Sharif Invites Trump to Pakistan, Gets Assurance of Full Support
Earlier, Trump had said that if elected, he d like to mediate between India and Pakistan. But like the Obama administration, Trump also said that he would only mediate if both countries asked him to do so
File image of Pakistan Prime Minister Nawaz Sharif and US President-elect Donald Trump
Islamabad: US President-elect Donald Trump on Wednesday told Prime Minister Nawaz Sharif that he is willing to play any role that Pakistan wants to find solutions to its outstanding problems.
Trump who recieved an invite from Sharif to visit Pakistan made these remarks as Sharif called him to congratulate on his recent victory.
"I am ready and willing to play any role that you want me to play to address and find solutions to the outstanding problems. It will be an honour and I will personally do it.
Feel free to call me any time, even before 20th January, that is before I assume my office," Trump was quoted as saying in a statement released by the Prime Minister's Office.
During the telephone conversation, Trump also praised Sharif and expressed his desire to meet the prime minister soon, Radio Pakistan reported.
In his reply, Trump said he would love to visit the country and meet its people.
Earlier, Trump had said that if elected, he d like to mediate between India and Pakistan.
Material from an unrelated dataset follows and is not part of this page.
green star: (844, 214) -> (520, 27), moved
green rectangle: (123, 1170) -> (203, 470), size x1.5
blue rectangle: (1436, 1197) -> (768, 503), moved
But like the Obama administration, Trump also said that he would only mediate if both countries asked him to do so.
India opposes any third party involvement in the bilateral disputes with Pakistan.
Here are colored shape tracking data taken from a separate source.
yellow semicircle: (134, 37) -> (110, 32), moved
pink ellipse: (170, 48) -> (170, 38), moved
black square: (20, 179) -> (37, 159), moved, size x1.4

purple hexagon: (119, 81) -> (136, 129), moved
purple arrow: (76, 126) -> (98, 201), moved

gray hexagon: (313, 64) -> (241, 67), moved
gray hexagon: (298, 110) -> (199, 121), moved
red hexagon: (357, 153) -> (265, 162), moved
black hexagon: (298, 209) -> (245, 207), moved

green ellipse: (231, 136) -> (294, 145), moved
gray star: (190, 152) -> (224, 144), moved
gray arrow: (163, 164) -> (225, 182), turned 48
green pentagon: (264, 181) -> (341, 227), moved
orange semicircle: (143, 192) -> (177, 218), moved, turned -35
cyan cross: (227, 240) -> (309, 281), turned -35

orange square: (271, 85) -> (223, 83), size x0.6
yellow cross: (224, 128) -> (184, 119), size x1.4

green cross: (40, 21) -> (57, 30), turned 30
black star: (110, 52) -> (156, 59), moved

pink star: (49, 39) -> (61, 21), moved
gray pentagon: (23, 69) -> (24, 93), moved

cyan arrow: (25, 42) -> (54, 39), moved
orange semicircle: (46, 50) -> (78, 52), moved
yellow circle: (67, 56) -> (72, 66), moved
Last month, in an interview to the Hindustan Times, Trump had called the situation between India and Pakistan "very, very hot tinderbox" and offered to "mediate or arbitrate", if asked to.
Earlier, Trump had been critical of Pakistan for allowing some terrorist groups to operate from its soil and ridiculed President Barack Obama's administration for not being able to help the jailed doctor who helped the US track down and kill al-Qaida leader Osama bin Laden, who was sheltering in Pakistan.
After Trump's election, Islamabad's foreign policy adviser Sartaj Aziz had said that his country was willing to work with him in fighting terrorism.